Round wooden structure at Expo 2025

The Grand Ring was a building designed by Sou Fujimoto for Expo 2025 in Osaka, Japan. Built using traditional wooden joinery, it covered an area of 61,035 m2, making it the largest wooden architectural structure on earth according to the Guinness Book of World Records.

As the name suggests, it was a large wooden ring covering 61,035 square metres. The Nuki technique was used for wooden joinery, along with modern building technologies. About 70% of the wood used in the ring was Japanese Cryptomeria and Chamaecyparis obtusa, while the other 30% was imported Pinus sylvestris. The top of the structure featured a 2,025 meter long "Skywalk", accessible via five escalators and six elevators. According to the Guinness World Records, the Grand Ring was the largest wooden architectural structure on earth.

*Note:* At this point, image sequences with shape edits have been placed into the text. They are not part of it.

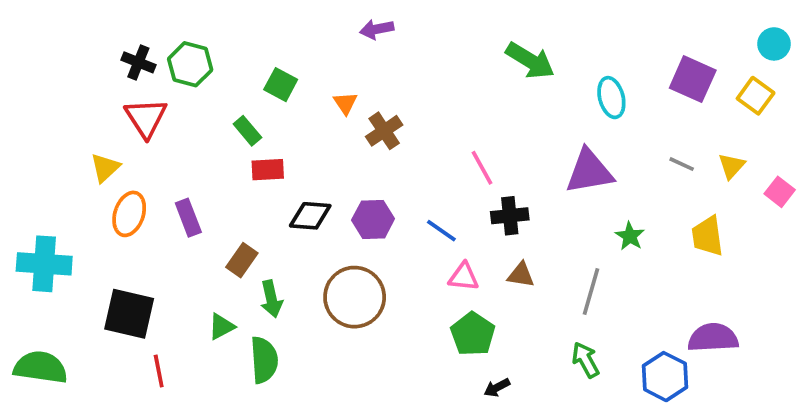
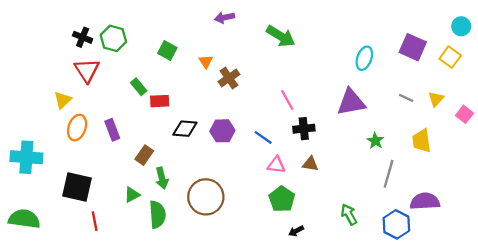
green arrow: (530, 61) -> (281, 36), moved
cyan ellipse: (611, 98) -> (364, 58), turned 35
green rectangle: (247, 131) -> (139, 87), moved
gray line: (591, 292) -> (389, 174), moved
brown circle: (355, 297) -> (206, 197), moved

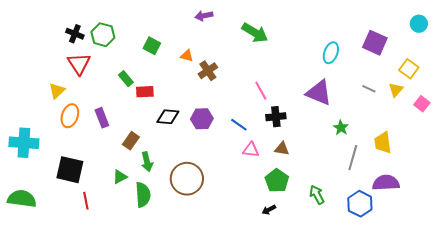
yellow square: (450, 57) -> (409, 69), moved
orange triangle: (206, 61) -> (187, 56), turned -40
purple triangle: (351, 102) -> (319, 93), turned 32
yellow trapezoid: (422, 141) -> (383, 143), moved
green pentagon: (282, 199) -> (277, 181), moved

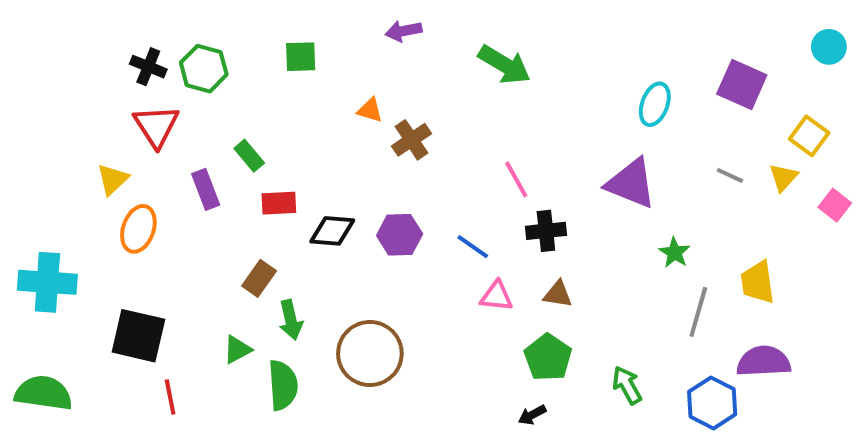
green square: (152, 46) -> (301, 57), moved, turned -30
red rectangle: (145, 92) -> (279, 203), moved
purple rectangle: (102, 118) -> (206, 189), moved

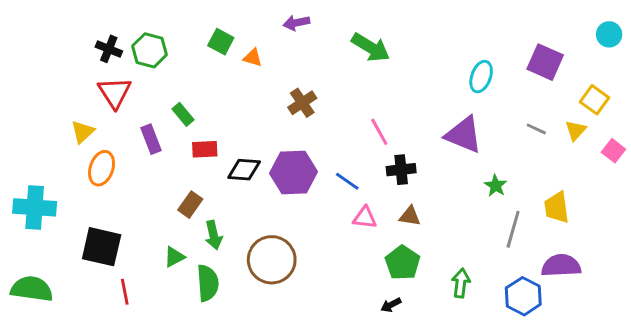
green square: (301, 57) -> (221, 42), turned 30
orange triangle: (370, 110) -> (253, 58), moved
purple hexagon: (400, 235) -> (293, 173), size x1.4
green arrow: (627, 385) -> (461, 283), turned 36

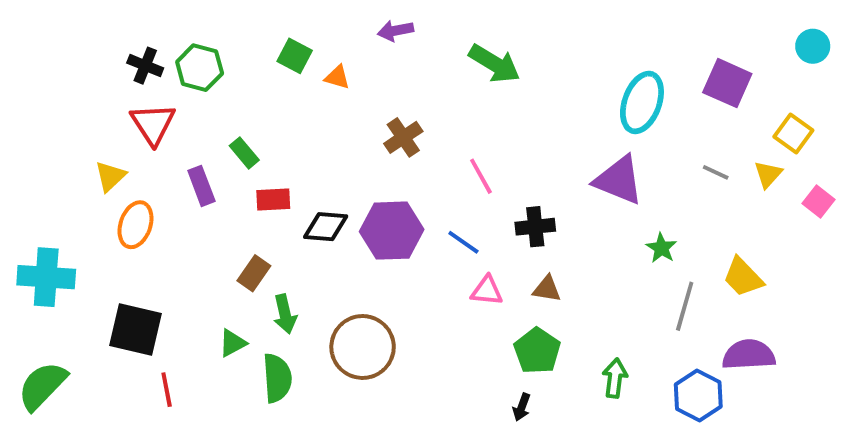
cyan ellipse: (481, 77) -> (642, 102), size x1.4
pink line: (379, 132) -> (481, 176), moved
yellow trapezoid: (557, 207) -> (743, 277), turned -36
green semicircle: (32, 289) -> (42, 386), turned -54
black arrow: (391, 305) -> (522, 407), turned -42

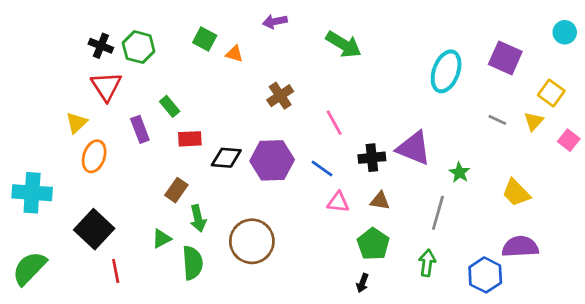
purple triangle: (619, 180) -> (414, 148), moved
gray line: (685, 306) -> (438, 213), moved
black square: (135, 330) -> (94, 229), turned 30

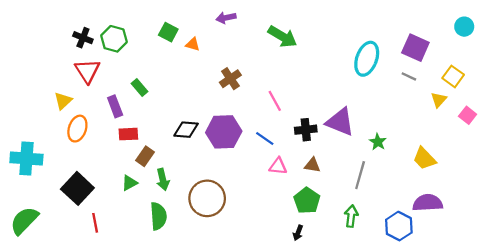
gray line: (497, 120) -> (409, 76), moved
red rectangle: (190, 139) -> (128, 134), moved
green triangle: (162, 239) -> (130, 183), moved

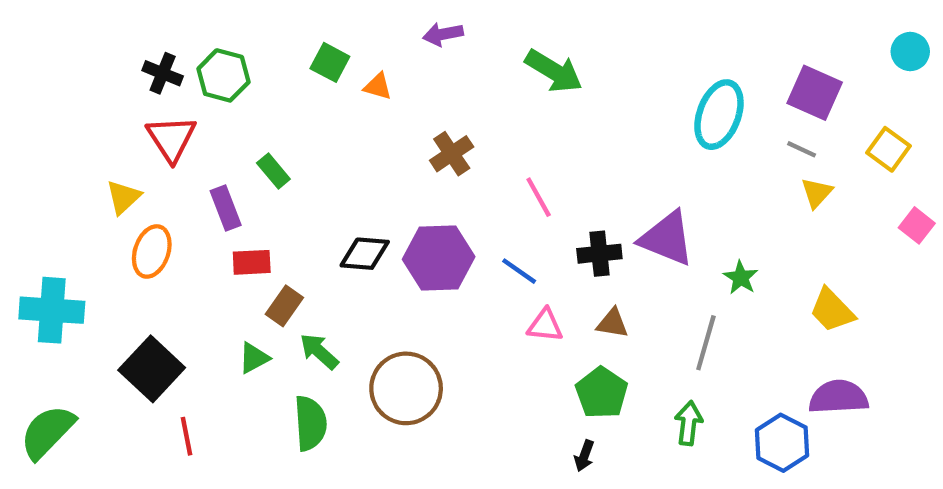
yellow triangle: (439, 100) -> (817, 193), moved
green arrow: (163, 180) -> (319, 351), turned 145

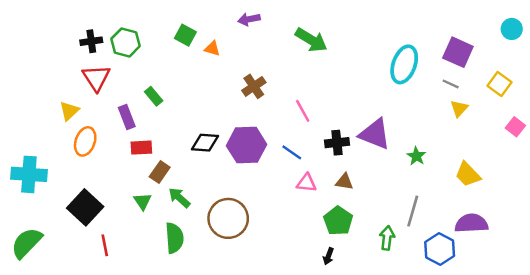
black cross: (163, 73) -> (91, 41), turned -30
gray line: (706, 343) -> (413, 211), moved
green triangle: (254, 358) -> (143, 201), turned -36

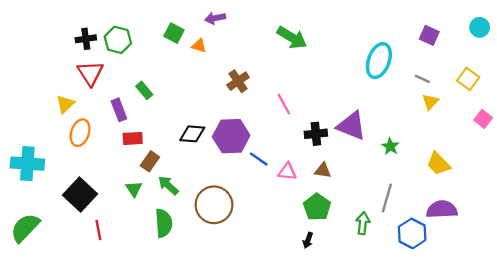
purple arrow: (249, 19) -> (215, 18), moved
purple square: (458, 52) -> (429, 35), moved, size x0.7
blue line: (292, 152) -> (259, 159), moved

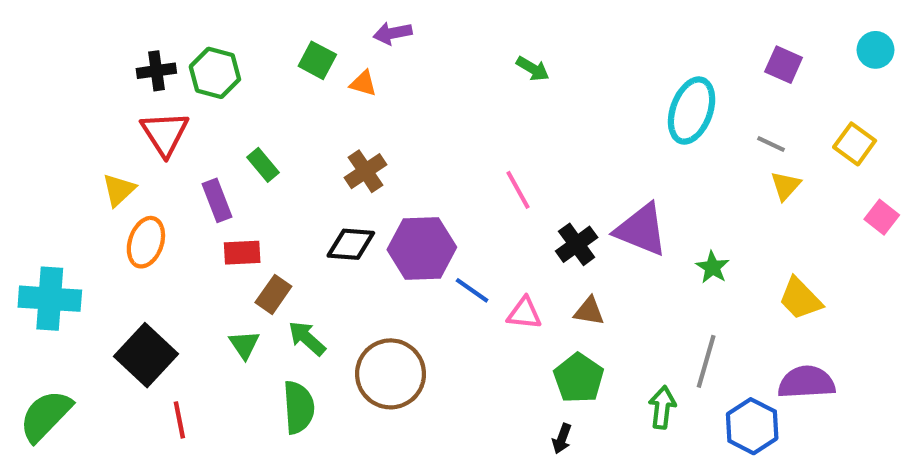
green arrow: (292, 38) -> (533, 69), size x0.6
brown cross: (238, 81) -> (365, 171), moved
black cross: (316, 134) -> (577, 244), turned -30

The ring was originally planned to be demolished after the end of the Expo 2025, with wooden materials re-used in the future. However, private sectors have proposed preserving 200 meters of the northern ring to preserve as a landmark, while Hirofumi Yoshimura, the governor of the Osaka Prefecture, proposed preserving 600 meters of the southern part of the ring. In October 2025, Ishikawa Prefecture officials proposed using some parts of the Grand Ring to rebuild damaged houses in Suzu. Fujimoto said in December that most of the Grand Ring would be dismantled and burned as fuel.